→ TASK GOAL: Which lines of the records below contain the word "Pausini"? Show each one.

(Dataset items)
—————

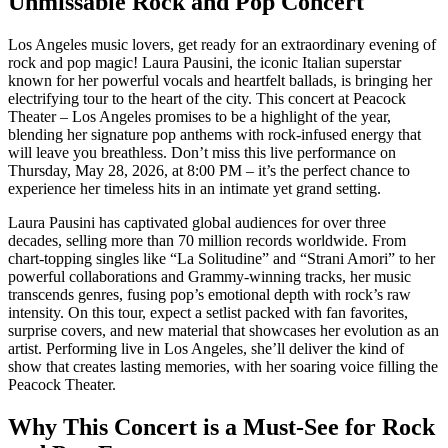
Unmissable Rock and Pop Concert
Los Angeles music lovers, get ready for an extraordinary evening of
rock and pop magic! Laura Pausini, the iconic Italian superstar
known for her powerful vocals and heartfelt ballads, is bringing her
electrifying tour to the heart of the city. This concert at Peacock
Theater – Los Angeles promises to be a highlight of the year,
blending her signature pop anthems with rock-infused energy that
will leave you breathless. Don’t miss this live performance on
Thursday, May 28, 2026, at 8:00 PM – it’s the perfect chance to
experience her timeless hits in an intimate yet grand setting.
Laura Pausini has captivated global audiences for over three
decades, selling more than 70 million records worldwide. From
chart-topping singles like “La Solitudine” and “Strani Amori” to her
powerful collaborations and Grammy-winning tracks, her music
transcends genres, fusing pop’s emotional depth with rock’s raw
intensity. On this tour, expect a setlist packed with fan favorites,
surprise covers, and new material that showcases her evolution as an
artist. Performing live in Los Angeles, she’ll deliver the kind of
show that creates lasting memories, with her soaring voice filling the
Peacock Theater.
Why This Concert is a Must-See for Rock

—————

→ TASK ANSWER:
rock and pop magic! Laura Pausini, the iconic Italian superstar
Laura Pausini has captivated global audiences for over three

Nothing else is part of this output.